The LSD sessions were carefully set up with an emphasis on beauty and comfort. While accompanied by a male and a female therapist, the client would be administered a large single dose of LSD, then would recline on a couch with eyeshades and listen to music. Throughout the session the client would report what they saw and experienced. The researchers realized that the music listened to had a strong effect on the participant and was a significant contribution to the altered state of consciousness.
The report of a “peak experience” as researched by Abraham Maslow was a frequent characteristic of the LSD sessions. The similarities to the reports from mystics and the effects of LSD resulted in codifying nine aspects of consciousness. The sources for the typology came from the writings of mystics and scholars such as William James who had endeavored to characterize mystical experience.
These nine categories are of interest because the peak experience was emphasized in the early development of the Bonny Method. They are 1) unity, 2) transcendence of time and space, 3) deeply felt positive mood, 4) sense of sacredness, 5) objectivity and reality, 6) paradoxicality, 7) alleged ineffability, 8) transiency, and 9) persisting positive changes in attitude and behavior. (Clark 2002)

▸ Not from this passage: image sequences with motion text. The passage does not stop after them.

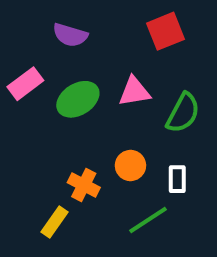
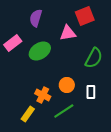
purple semicircle: (70, 35) -> (36, 18), turned 90
pink triangle: (134, 92) -> (68, 33), moved
green line: (148, 220) -> (64, 111), moved

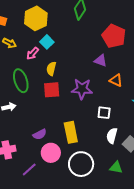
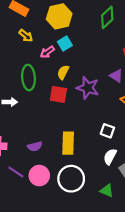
purple star: (82, 89) -> (88, 88), moved
purple semicircle: (40, 134) -> (35, 146), moved
pink circle: (51, 153) -> (39, 176), moved
purple line: (29, 169) -> (16, 172), turned 63

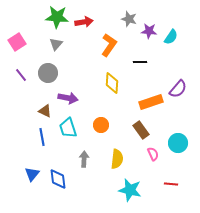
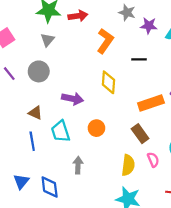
purple arrow: (68, 98) -> (72, 99), moved
yellow semicircle: (117, 159) -> (128, 165), moved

After the LSD studies were concluded, Helen Bonny used her experience and research to develop a method that relies only on music to access altered states of consciousness. The first published definition of the Bonny Method is:
Guided Imagery and Music (GIM) is a method of self-exploration in which classical music is used to access the imagination. It includes listening to classical music in a relaxed state, allowing the imagination to come to conscious awareness and sharing these awarenesses with a guide. The interaction among listener, music, and guide is what makes GIM unique. The GIM experience can lead to the development of self-understanding, the ordering of the psyche, and the achievement of spiritual insight. (Clark and Keiser, 1986, p1)
Helen Bonny was an early pioneer of using music to access altered states of consciousness. She used her experience and expertise in music and altered states to research how to use music in a therapeutic setting. She found that accessing inner states of consciousness through music has the potential to facilitate emotional, psychological, and cognitive healing. She noted the “peak experience” which was reported by mystics, was also reported by participants in the LSD studies, and was reported using her method of guided imagery. The use of music was integral to the LSD studies and when the drug was no longer used in the research context, Helen Bonny focused her research on how music, on it’s own, can facilitate the same sense of altered consciousness and lead to peak experiences and developed the Bonny Method of Guided Imagery and Music Therapy.